La violence des uns grossit de la lâcheté des autres. L’absence d’unanimité dans l’expression de notre solidarité avec Mila est l’autre versant de ce cas. Ce devait être immédiat, spontané, puissant. Cela n’a pas eu lieu. La vigueur du combat pour la liberté d’expression, de la lutte contre les violences faites aux femmes, contre le sexisme, contre l’homophobie, promettaient un immense appel à soutenir Mila. Las, des esprits ont hésité, chancelé, se sont détournés, divisés quand il faire front pour faire face. On le voit aux propos embarrassés d’une représentante de l’association « Osez le féminisme !» : « [le cas Mila] est un sujet sur lequel on a choisi de ne pas se prononcer […] ce sont des questions extrêmement complexes et délicates »[1]. De même, Caroline De Haas, célèbre activiste du collectif féministe #NousToutes, qui adopte une posture bizarre, en choisissant de dénoncer « la tendance de l’extrême droite à ne se saisir du dossier des violences faites aux femmes que ‘’lorsque ça sert son agenda raciste. […]. Sur les féminicides, les agressions dans le patinage artistique, on n’entend pas les fachos’’»[2].

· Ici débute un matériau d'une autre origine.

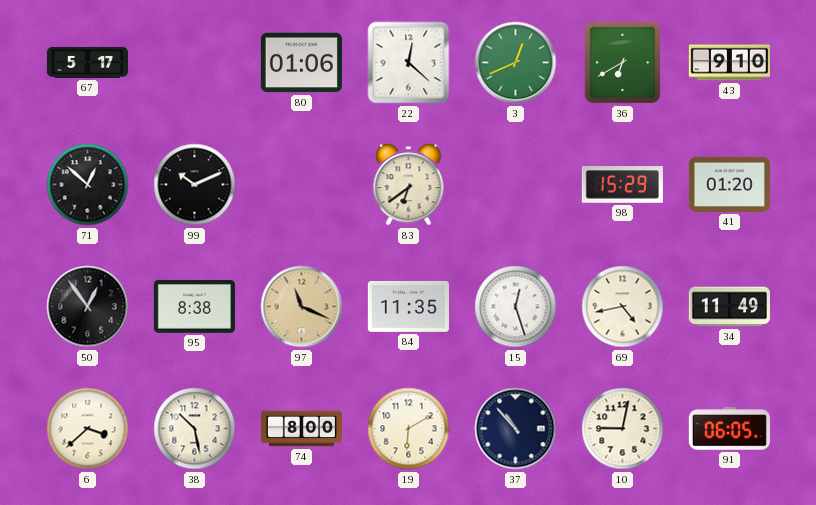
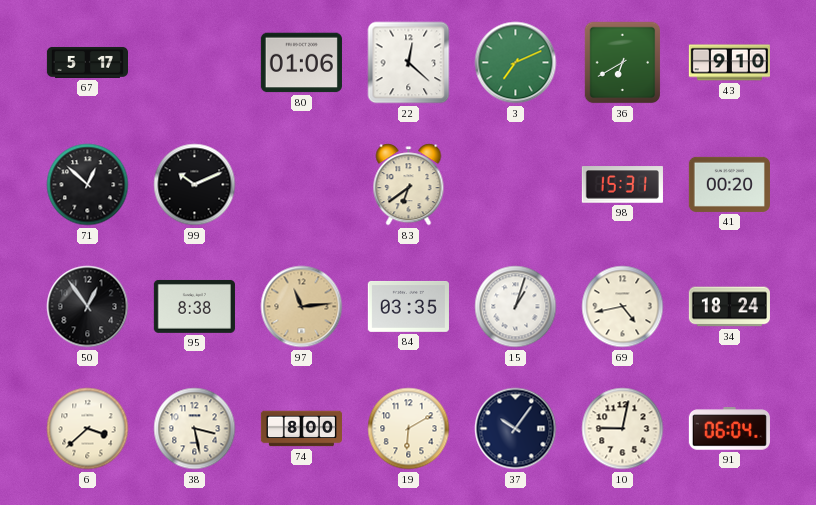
3: 12:41 -> 7:11
98: 15:29 -> 15:31
41: 01:20 -> 00:20
97: 11:19 -> 11:14
84: 11:35 -> 03:35
15: 12:27 -> 1:03
34: 11:49 -> 18:24
38: 10:28 -> 3:28
37: 10:53 -> 10:06
91: 06:05 -> 06:04
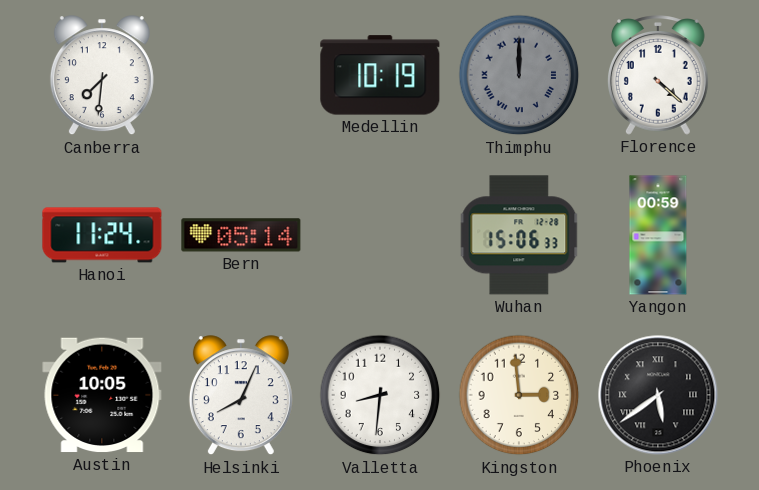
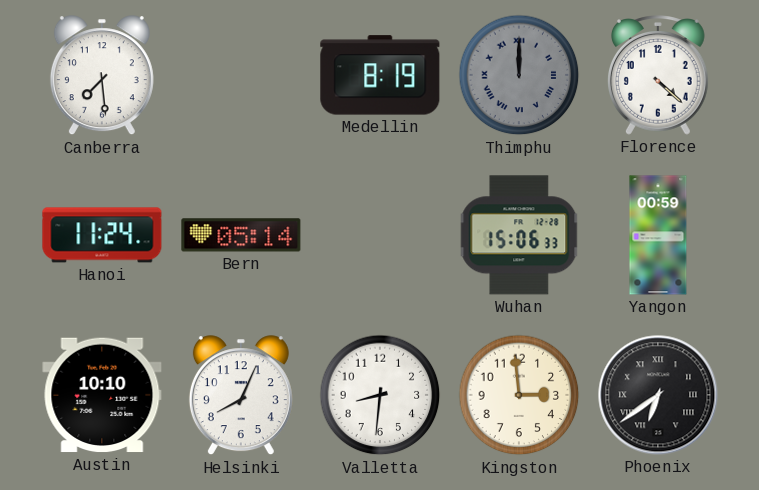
Canberra: 7:31 -> 7:29
Medellin: 10:19 -> 8:19
Austin: 10:05 -> 10:10
Phoenix: 5:39 -> 6:39
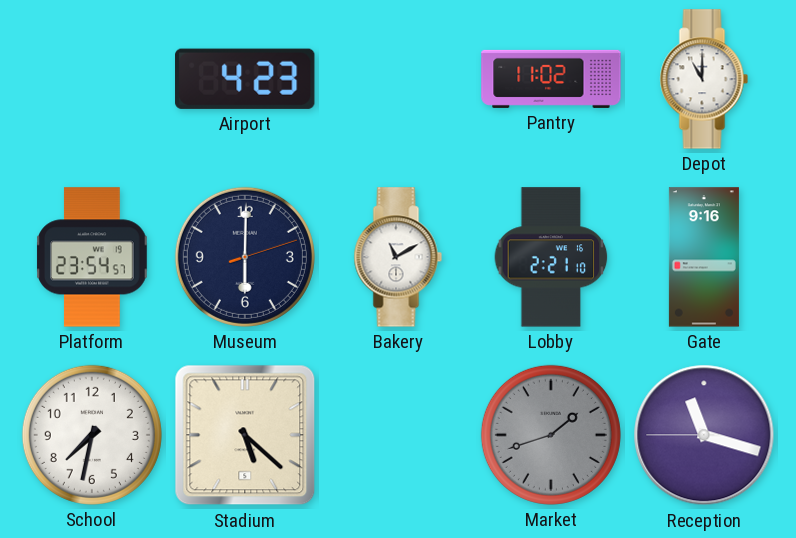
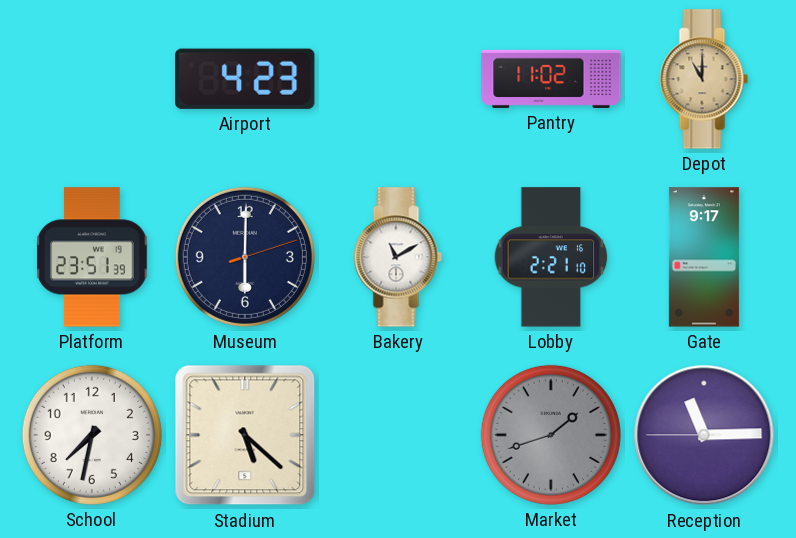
Depot dial: white -> champagne
Platform: 23:54 -> 23:51
Gate: 9:16 -> 9:17
Reception: 11:17 -> 11:14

Dans la même veine, des élus, une ancienne candidate à la présidence de la République, des journalistes, des universitaires, feignent de ne pas comprendre ; ils préfèrent éluder ou mégotent leur soutien à Mila, au risque d’encourager la haine furieuse levée contre elle. Une partie de nos élites, peut-être aussi dans l’appareil d’État, semble prête à céder quelque chose, tandis qu’en cette matière « le commencement est la moitié du tout » (Aristote).

Ceux qui menacent Mila et ceux qui ne la défendent pas œuvrent ensemble à la corruption de l’ordre démocratique. Par la peur et la violence, ils préparent au retour de fait du blasphème, cette pièce maîtresse d’une culture théologico-politique dont on sait bien qu’elle est strictement incompatible avec la liberté.

[1] Citée par Eugénie Bastié : « L’étrange silence d’une partie des féministes sur l’affaire Mila », Le Figaro, 3 février 2020.

[2] Citée par Sylvain Mouillard : « Affaire Mila : les associations condamnent, sans être entendues », Libération du 7 février 2020.